4.12. In dit verband is van onvoldoende gewicht dat, volgens Mc Baarn c.s., uit het handelsregister blijkt wie bevoegd zijn haar te vertegenwoordigen. Dat uit dat register geen volmacht voor [A] blijkt sluit immers niet uit dat haar niettemin volmacht is verleend. Die mogelijkheid wordt door Mc Baarn c.s. zelf geïllustreerd, nu zij heeft verklaard dat de chef van [A] voor het ondertekenen van de overeenkomst verantwoordelijk was, terwijl ook die chef niet in het handelsregister wordt genoemd.
4.13. De tussen partijen geldende overeenkomst is dus vastgelegd in het door [A] ondertekende stuk.

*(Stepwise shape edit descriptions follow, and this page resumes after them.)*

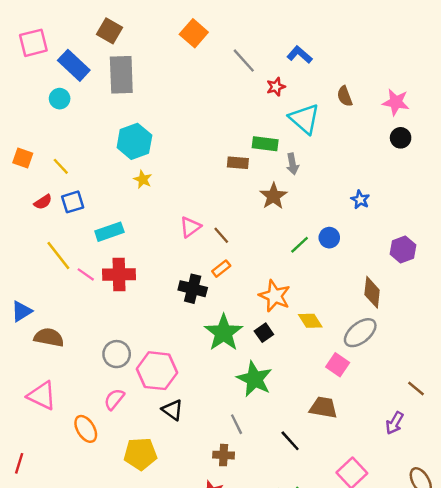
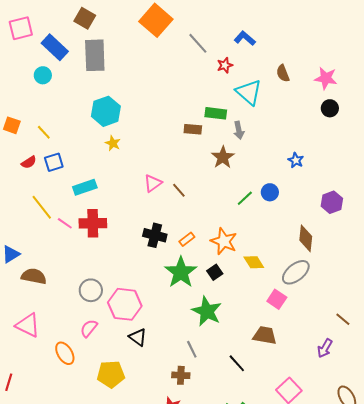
orange square: (194, 33) -> (156, 20), size x1.4
orange rectangle: (221, 269) -> (187, 239), moved

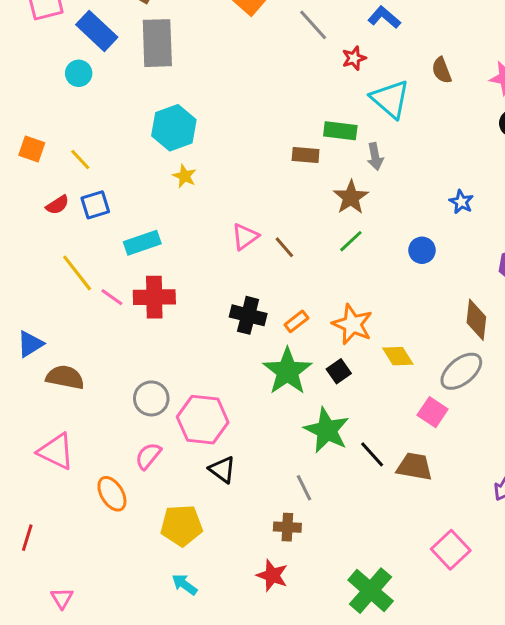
green line: (245, 198) -> (351, 241), moved
black line: (237, 363) -> (372, 454), moved

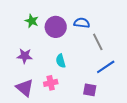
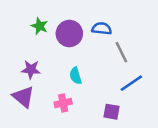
purple triangle: (25, 88) -> (23, 97), moved

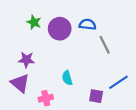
cyan semicircle: (76, 76) -> (67, 78), moved
blue line: (131, 83) -> (119, 82), moved
pink cross: (63, 103) -> (46, 98), moved

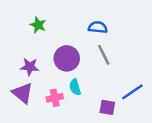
purple circle: (60, 29) -> (67, 58), moved
gray line: (105, 45) -> (104, 55), moved
pink cross: (46, 98) -> (55, 98), moved

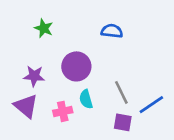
gray line: (104, 55) -> (121, 92), moved

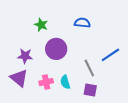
green star: (44, 28) -> (41, 25), moved
cyan semicircle: (86, 99) -> (65, 82), moved
blue line: (151, 105) -> (110, 55), moved

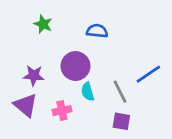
blue semicircle: (82, 23) -> (97, 31), moved
green star: (41, 25) -> (43, 24), moved
cyan semicircle: (65, 82) -> (88, 92), moved

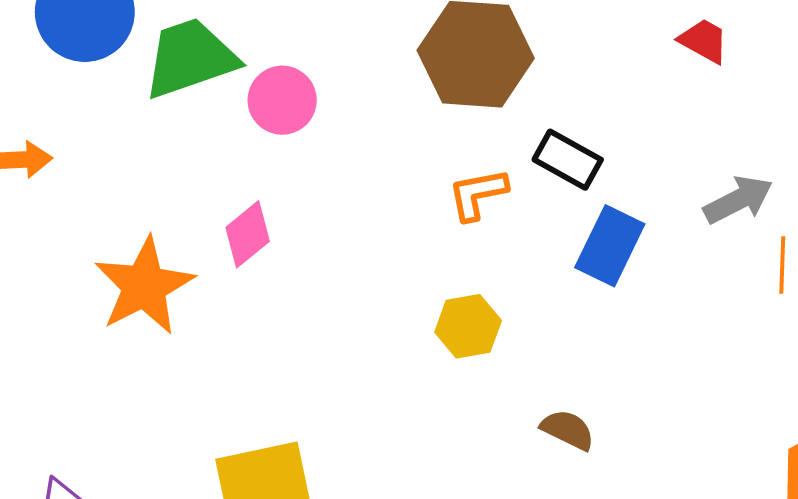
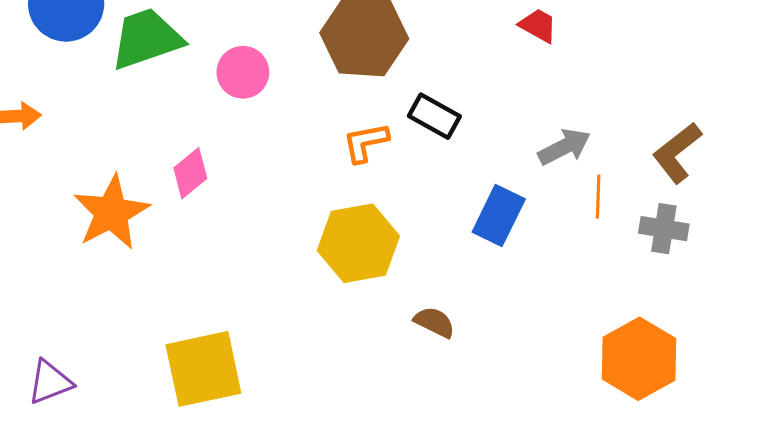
pink circle: (282, 100) -> (243, 72), moved
blue rectangle: (610, 246) -> (499, 215), moved
yellow hexagon: (468, 326) -> (358, 243), size x1.6

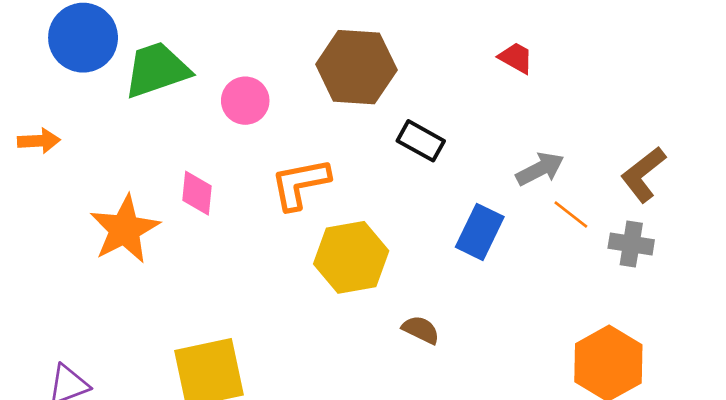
orange L-shape: (366, 142) -> (300, 184), moved, size x1.4
pink diamond: (190, 173) -> (197, 193), turned -45
orange line: (598, 196) -> (571, 215), turned -54

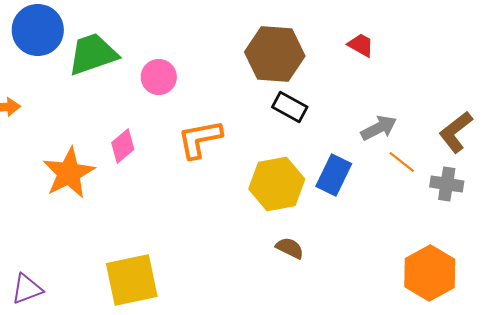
brown hexagon: (356, 67) -> (275, 54), moved
pink diamond: (197, 193) -> (123, 146), turned 44
yellow hexagon: (351, 257) -> (277, 184), moved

Niet ter discussie staat dat in die overeenkomst de door Gom ingeroepen algemene voorwaarden van toepassing worden verklaard.
4.14. Het door Gom ingeroepen beding uit de algemene voorwaarden luidt, voor zover relevant, aldus:
“Artikel 12 Aansprakelijkheid
a. De aannemer is uitsluitend aansprakelijk voor schade aan het gebouw, de inventaris of eigendommen van personeel van de opdrachtgever, wanneer die schade het gevolg is van een toerekenbare tekortkoming c.q. nalatigheid van de aannemer, diens personeel of onderaannemers bij de uitoefening van de werkzaamheden. […]
b. […]
c. De schade, zoals bedoeld in lid a en b waarvoor de aannemer tot aan het genoemde c.q. overeengekomen maximum aansprakelijk is, blijft beperkt tot de directe materiële schade en letselschade. De aannemer is nimmer aansprakelijk voor vermogensschade en gevolgschade. […]”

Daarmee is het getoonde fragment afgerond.